Danse
Maqoma et Cherkaoui aux Abbesses

Maqoma et Cherkaoui aux Abbesses

22 juin 2011 | PAR Alienor de Foucaud

Les chorégraphes Gregory Maqoma et Sidi Larbi Cherkaoui présentent jusqu’au 29 juin au Théâtre des Abbesses leur dernière création, Southern Bound Comfort. Avec la danseuse Shanell Winlock, ils forment un trio surprenant.

Adeptes de l’échange, véritables moteurs du processus créatif, Gregory Maqoma et Sidi Larbi Cherkaoui ont en commun quelques traits spécifiques à leur génération : le nomadisme et la fluidité des fonctions au sein d’une équipe, de danseur à chorégraphe. Sidi Larbi Cherkaoui est entré dans la danse contemporaine par le biais de la danse disco et des Play-Back Show en Belgique ; Gregory Maqoma par celui du moonwalk de Michaël Jackson dans le township de Soweto. Ce lien intime avec la culture populaire, loin d’être rejeté, accompagne depuis toujours leurs parcours d’interprètes et de chorégraphes. Il est le cadre où s’expriment les antagonismes et les contradictions de sociétés contrastées dans un monde globalisé. Tous deux se sont rencontrés à P.A.R.T.S en 2001, l’école de danse d’Anne-Teresa de Keersmaeker, où la danseuse Shanell Winlock venue de Johannesburg, étudiait elle aussi. Elle a depuis rejoint à Londres la compagnie d’Akram Khan.

La rencontre artistique de ce trio se présente sous la forme de deux duos : Southern Comfort, un regard incisif et drôle sur les rapports entre deux êtres, et Bound, un pas de deux qui s’interroge sur le lien, l’attachement et le nœud qui se forme et se défait. Les deux duos s’enchaînent dans un mouvement de continuité. Le second est comme une suite et un développement du premier. Pour Bound (Attaché), Cherkaoui s’est intéressé à la corde – les guindes dans le vocabulaire du théâtre – et à son mouvement. Des formes sont créées sur scène : des arbres se dressent, des gibets pendent, des jardins japonais se dessinent au sol.
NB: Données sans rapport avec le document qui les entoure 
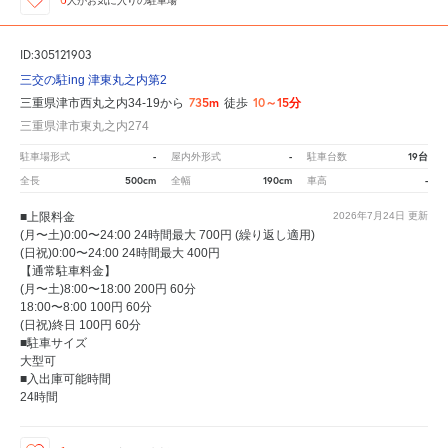
人が
お気に入りの駐車場
ID:305121903
三交の駐ing 津東丸之内第2
735m
10～15分
三重県津市西丸之内34-19から
徒歩
三重県津市東丸之内274
-
-
19台
駐車場形式
屋内外形式
駐車台数
500cm
190cm
-
全長
全幅
車高
■上限料金
2026年7月24日
更新
(月〜土)0:00〜24:00 24時間最大 700円 (繰り返し適用)
(日祝)0:00〜24:00 24時間最大 400円
【通常駐車料金】
(月〜土)8:00〜18:00 200円 60分
18:00〜8:00 100円 60分
(日祝)終日 100円 60分
■駐車サイズ
大型可
■入出庫可能時間
24時間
La danseuse est à la fois manipulée et manipulatrice.

Southern Comfort est plus dansé. Les danses tribales d’Akram Khan ne sont pas loin. L’Afrique du sud non plus. Les deux danseurs s’inscrivent dans une dialectique et un rapport maître/élève. Shanell Winlock excelle dans son rôle de professeur autoritaire tandis que Gregory Maqoma vibre sous les pulsions rythmiques d’un tam-tam déchaîné. La danse semble se créer sous les yeux du spectateur qui assiste aux dernières répétitions d’un duo qui tente de synchroniser ses pas. Dans la deuxième création, le pas de deux de Cherkaoui permet aux deux danseurs d’entrer en totale symbiose. Ainsi, les deux créations ne font qu’une. Celle de deux êtres qui tâtonnent, se cherchent et se retrouvent, reliés par un lien indestructible, noués par la danse du mouvement.